今回の悠人は、第19週まで、この人物は白か黒か熱いのか冷めてるのか乾いているのか情があるのかどっちかわからないところがちょうど良かったのである。お金第一の人間味のない人物のようで真面目に金融業をやっていて、仏頂面で親に反発していても、ほんとうは家族のことを思っている、素直になれない、その感情をベタつき過ぎない、ほどよい湿度に仕上げた。
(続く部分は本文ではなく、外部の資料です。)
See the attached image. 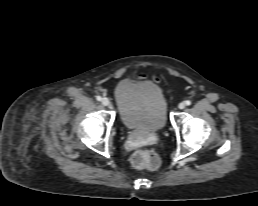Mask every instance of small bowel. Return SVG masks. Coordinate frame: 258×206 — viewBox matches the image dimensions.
<instances>
[{
    "mask_svg": "<svg viewBox=\"0 0 258 206\" xmlns=\"http://www.w3.org/2000/svg\"><path fill=\"white\" fill-rule=\"evenodd\" d=\"M134 78L138 79V80H143V79H146L147 76L145 74H138V75H135ZM152 80L155 83H159L160 82V79L158 77H153Z\"/></svg>",
    "mask_w": 258,
    "mask_h": 206,
    "instance_id": "c3829d8e",
    "label": "small bowel"
}]
</instances>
放つ光を調節する俳優はいるが、横山裕は湿度調整可能な除加湿機能をもった俳優である。
気になるのは久留美との関係…
お好み焼きやカレーなど庶民的な食べ物が好きで、謎の金色のビリケンさんのパチもんみたいなオブジェを購入する謎センス、実家の近くまで帰っても立ち寄らず隣のお好み焼き屋にだけ行き、たまに家に帰っても父親とはすぐに喧嘩になって、すぐに家を出ていく羽目になる、親子あるあるのなかの悠人の微妙な心理を、類型的ではなく、あくまでもさらりと、ごくごく身近な人物のように演じる。悪さする兄、困った兄、というような役割に陥ることなく、ちゃんとこの人物なりの思いをもって生きているのだということが伝わってきた。「舞いあがれ!」は父親にしても兄にしても、類型的にしないように気遣っているように見える。
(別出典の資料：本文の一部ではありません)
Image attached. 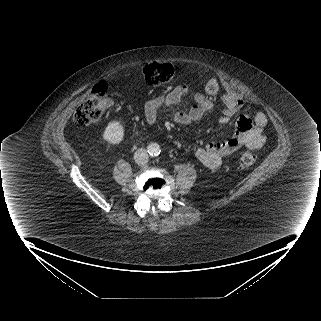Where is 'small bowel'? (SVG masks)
Returning a JSON list of instances; mask_svg holds the SVG:
<instances>
[{"instance_id": "c3829d8e", "label": "small bowel", "mask_w": 321, "mask_h": 321, "mask_svg": "<svg viewBox=\"0 0 321 321\" xmlns=\"http://www.w3.org/2000/svg\"><path fill=\"white\" fill-rule=\"evenodd\" d=\"M189 96L193 102L189 111H179L173 115V120L181 125L199 121L213 108V101L202 92L192 91L187 85H179L165 95L147 98L144 106L145 120L155 123L161 110L168 109L178 104L184 97ZM223 111L219 117L221 123L233 121L244 109V102L235 93H223L221 95ZM106 103L111 105V100ZM266 115L259 110H248L237 118L234 134L224 141H212L199 147L195 151V158L209 169H217L221 166L225 156L235 152L241 147L257 150L263 147L266 138L264 127Z\"/></svg>"}]
</instances>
最大の見せ場となったインサイダー取引問題は大きな悲劇にはならず、家族の絆を強くしたようで、こうなると今後の悠人の役割はどうなるだろう。舞の幼馴染の久留美(山下美月)との関係が気にかかるところだ。このまま家族経営に取り込まれてしまうとベタベタの人情ものの大団円でおもしろくないような気もするので、そこもいい湿度でお願いしたい。